The researchers and clinicians need to focus on managing scientific data and patients,
not managing storage.
Predictable
Along with raw scaling of capacity, balancing of the content across the new nodes needs
to be predictable for an NGS workflow, due to its sustained throughput requirement.
Since the instrument end keeps changing with newer technologies faster than the HPC
or storage, this balancing and scale become invaluable. Dynamic content balancing
is performed as nodes are added or data capacity changes. There is no added
management time for the administrator, or increased complexity within the storage
system. The storage reporting application, InsightIQ™, can be used to plan the growth
of a system from storage statistics both for infrastructure and for budgeting.
Efficient
Operational Expenditure (OPEX) hinges upon efficiency, specifically in NGS, since the
total storage can run into petabytes.

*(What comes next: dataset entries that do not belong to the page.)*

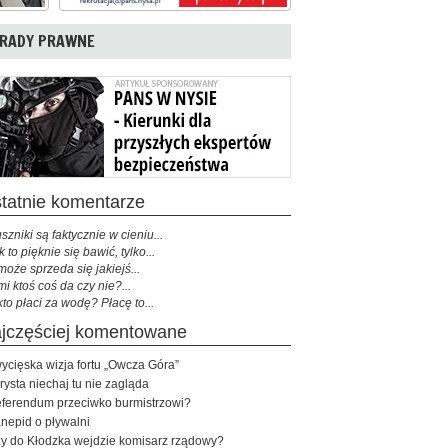
RADY PRAWNE
ostatnie komentarze
szniki są faktycznie w cieniu...
k to pięknie się bawić, tylko...
może sprzeda się jakiejś...
mi ktoś coś da czy nie?...
kto płaci za wodę? Płacę to...
najczęściej komentowane
ycięska wizja fortu „Owcza Góra”
rysta niechaj tu nie zagląda
ferendum przeciwko burmistrzowi?
nepid o pływalni
y do Kłodzka wejdzie komisarz rządowy?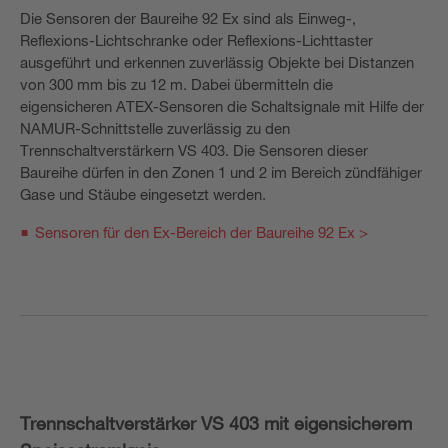
Die Sensoren der Baureihe 92 Ex sind als Einweg-,
Reflexions-Lichtschranke oder Reflexions-Lichttaster
ausgeführt und erkennen zuverlässig Objekte bei Distanzen
von 300 mm bis zu 12 m. Dabei übermitteln die
eigensicheren ATEX-Sensoren die Schaltsignale mit Hilfe der
NAMUR-Schnittstelle zuverlässig zu den
Trennschaltverstärkern VS 403. Die Sensoren dieser
Baureihe dürfen in den Zonen 1 und 2 im Bereich zündfähiger
Gase und Stäube eingesetzt werden.
Sensoren für den Ex-Bereich der Baureihe 92 Ex >
Trennschaltverstärker VS 403 mit eigensicherem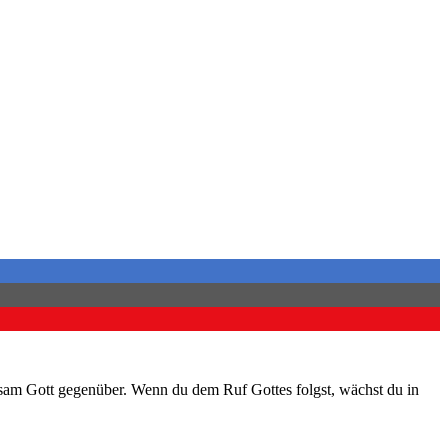
rsam Gott gegenüber. Wenn du dem Ruf Gottes folgst, wächst du in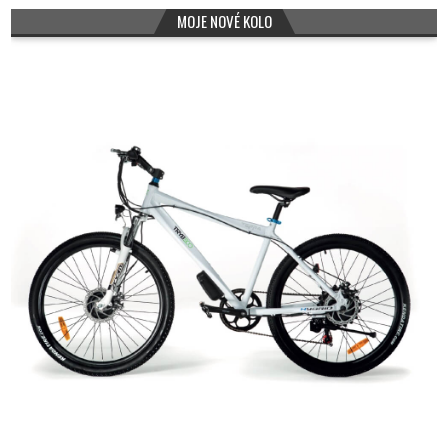
MOJE NOVÉ KOLO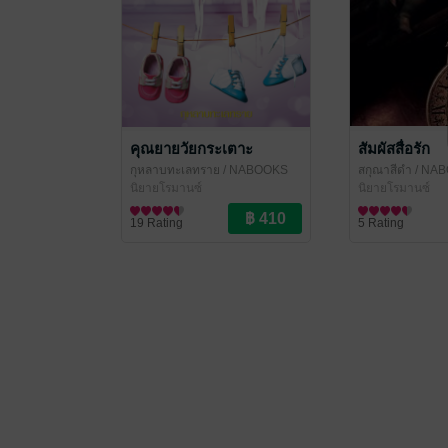
คุณยายวัยกระเตาะ
สัมผัสสื่อรัก
กุหลาบทะเลทราย
/ NABOOKS
สกุณาสีดำ
/ NA
นิยายโรมานซ์
นิยายโรมานซ์
19 Rating
5 Rating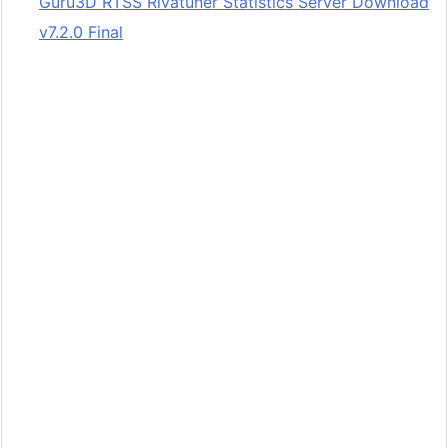
Guru3D RTSS Rivatuner Statistics Server Download
v7.2.0 Final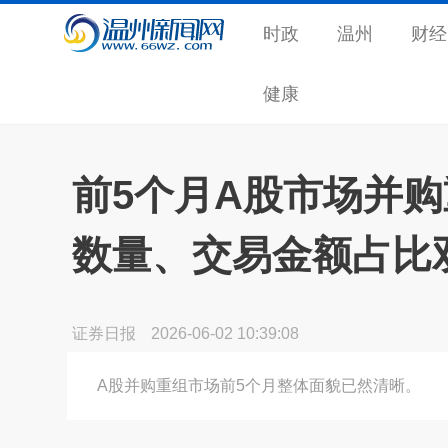
时政
温州
财经
健康
前5个月A股市场并购
数量、交易金额占比
证券日报
2026-06-02 10:39:08
A股并购重组市场前5个月整体面貌已然清晰。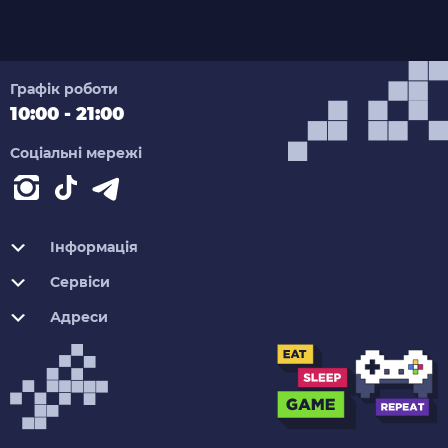
Графік роботи
10:00 - 21:00
Соціальні мережі
Інформація
Сервіси
Адреси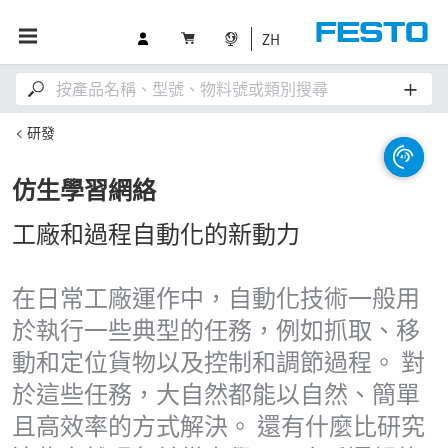
ZH
研發
仿生學習網絡
工廠和過程自動化的新動力
在日常工廠運作中，自動化技術一般用
於執行一些典型的任務，例如抓取、移
動和定位貨物以及控制和調節過程。 對
於這些任務，大自然都能以自然、簡單
且高效率的方式解決。 還有什麼比研究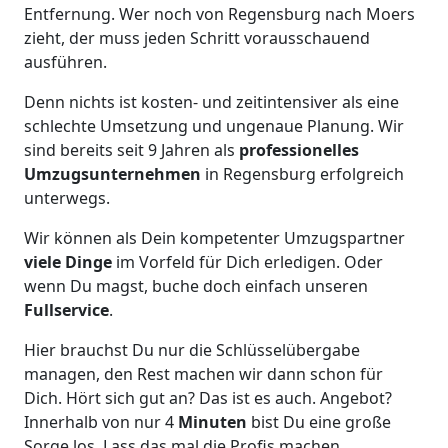
Entfernung. Wer noch von Regensburg nach Moers
zieht, der muss jeden Schritt vorausschauend
ausführen.
Denn nichts ist kosten- und zeitintensiver als eine
schlechte Umsetzung und ungenaue Planung. Wir
sind bereits seit 9 Jahren als
professionelles
Umzugsunternehmen
in Regensburg erfolgreich
unterwegs.
Wir können als Dein kompetenter Umzugspartner
viele Dinge
im Vorfeld für Dich erledigen. Oder
wenn Du magst, buche doch einfach unseren
Fullservice
.
Hier brauchst Du nur die Schlüsselübergabe
managen, den Rest machen wir dann schon für
Dich. Hört sich gut an? Das ist es auch. Angebot?
Innerhalb von nur 4
Minuten
bist Du eine große
Sorge los. Lass das mal die Profis machen.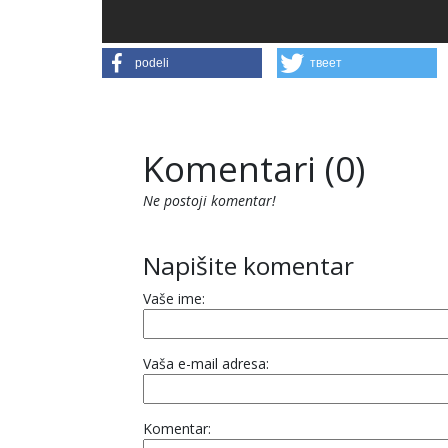
podeli
твеет
Komentari (0)
Ne postoji komentar!
Napišite komentar
Vaše ime:
Vaša e-mail adresa:
Komentar: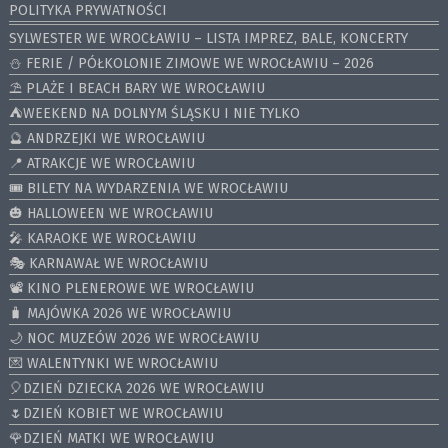
POLITYKA PRYWATNOŚCI
SYLWESTER WE WROCŁAWIU – LISTA IMPREZ, BALE, KONCERTY
⛄️ FERIE / PÓŁKOLONIE ZIMOWE WE WROCŁAWIU – 2026
⛱️ PLAŻE I BEACH BARY WE WROCŁAWIU
⛺️WEEKEND NA DOLNYM ŚLĄSKU I NIE TYLKO
🔮 ANDRZEJKI WE WROCŁAWIU
📍 ATRAKCJE WE WROCŁAWIU
🎟️ BILETY NA WYDARZENIA WE WROCŁAWIU
🎃 HALLOWEEN WE WROCŁAWIU
🎤 KARAOKE WE WROCŁAWIU
🎭 KARNAWAŁ WE WROCŁAWIU
📽️ KINO PLENEROWE WE WROCŁAWIU
🧳 MAJÓWKA 2026 WE WROCŁAWIU
🌙 NOC MUZEÓW 2026 WE WROCŁAWIU
💌 WALENTYNKI WE WROCŁAWIU
🎈DZIEŃ DZIECKA 2026 WE WROCŁAWIU
🌷DZIEŃ KOBIET WE WROCŁAWIU
🌹DZIEŃ MATKI WE WROCŁAWIU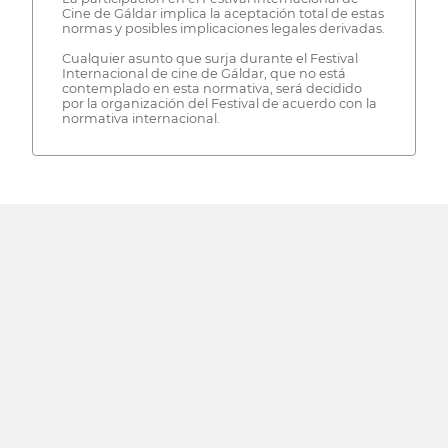
Cine de Gáldar implica la aceptación total de estas
normas y posibles implicaciones legales derivadas.
Cualquier asunto que surja durante el Festival
Internacional de cine de Gáldar, que no está
contemplado en esta normativa, será decidido
por la organización del Festival de acuerdo con la
normativa internacional.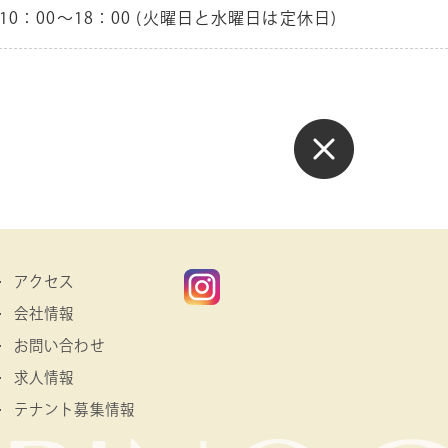
10：00～18：00 (火曜日と水曜日は定休日)
アクセス
会社情報
お問い合わせ
求人情報
テナント募集情報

A recent survey conducted by Scripps Institute
concluded that more than 35 percent of institutions today are at petabyte scale in
NGS with a 10 percent year-over-year growth.
Isilon scale-out NAS offers an 80 percent efficiency ratio and “smart pooling” of the
data across multiple tiers, making dynamic, rule-based data transfer between storage
pools an integral piece of the NGS process. This efficiency is at the application level
and tiered by the performance types:
• S-Series node for high performance (I/O per second)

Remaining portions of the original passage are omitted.